Un mois d'enfer
Nous allons avoir un mois de juin détestable. En matière de météo, on ne sait pas encore; cela laisse quelque espoir aux personnes qui n'ont que cette seule préoccupation. En matière de sport, en revanche, on nous annonce un grand tournoi de balle-à-pied qui passionnera une proportion non connue de la population, permettra à quelques amateurs avertis d'assumer la part de niaiserie qui sommeille en eux et infligera au reste du monde son habituel cortège de calamités: bagarres, hurlements nocturnes, concerts de klaxon, omniprésence médiatique et absentéisme professionnel.
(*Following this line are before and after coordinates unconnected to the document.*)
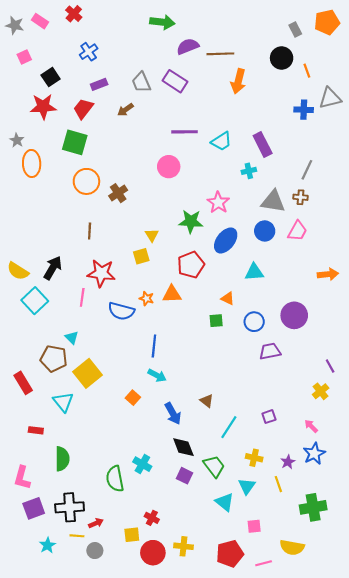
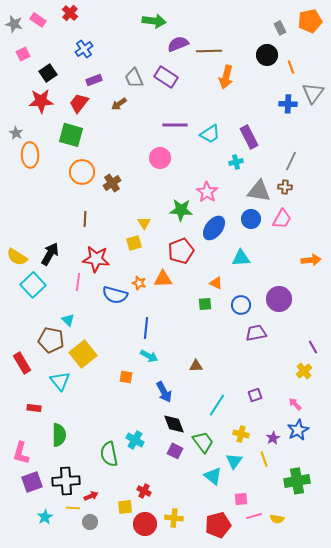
gray triangle: (330, 98) -> (313, 93), turned -40
orange square: (133, 398) -> (126, 377), turned -32
brown triangle: (207, 401) -> (196, 366), moved, turned -40
yellow semicircle: (292, 547) -> (277, 519), size x0.6
pink line: (264, 563) -> (254, 516), moved

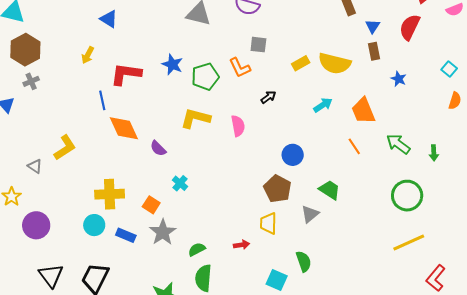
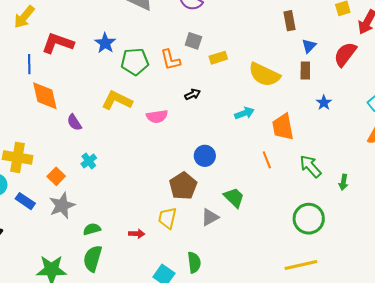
yellow arrow: (88, 55) -> (24, 17), size x1.4
yellow rectangle: (301, 63) -> (218, 58), moved
pink semicircle: (238, 126) -> (157, 116), turned 80

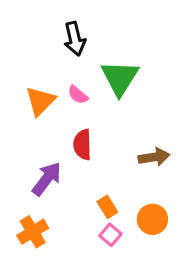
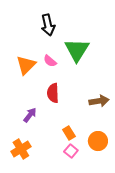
purple arrow: (47, 179) -> (30, 115), size x0.7

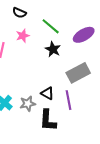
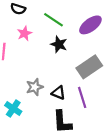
gray star: (28, 104) -> (35, 87), moved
Parmi les risques potentiellement plus graves bien qu'impliquant un nombre de victimes forcément plus faible, on signalera la menace d'attentats islamistes dirigés spécifiquement contre l'événement en question, histoire de rappeler que le sport est un facteur d'amitié entre les peuples. Enfin, toujours en relation avec ce mois de compétitions, la presse met en garde contre une recrudescence de la violence domestique. Cette dernière, sur la base de statistiques anglaises, pourrait augmenter jusqu'à 30% les soirs de matches; 40% des cas seraient dus à l'alcool, ce qui ne dit rien des 60% d'autres raisons, ni sur la proportion d'hommes battus par leur femme.Et pourtant En juin, notre plus grande inquiétude ne viendra pas des ballons, mais des vélos. L'Etat de Vaud, dans un grand élan de maoïsme écolo-moralisateur, exhorte en effet tous ses employés à se rendre au travail à vélo pendant un mois. On frémit à l'idée qu'une proportion substantielle des personnes concernées on parle ici du plus gros employeur du canton! décide d'obtempérer: n'avons-nous donc pas déjà assez de cyclistes lents, zigzagants, irascibles et inopportuns sur nos routes? Surtout que l'administration vaudoise, nous dit-on, est «la seule administration cantonale de Suisse romande qui a choisi d'offrir la possibilité de participer à tous ses employé-e-s». C'est très généreux et cela évitera de devoir sanctionner des personnes qui auraient pris la liberté de venir travailler à vélo sans y être invitées.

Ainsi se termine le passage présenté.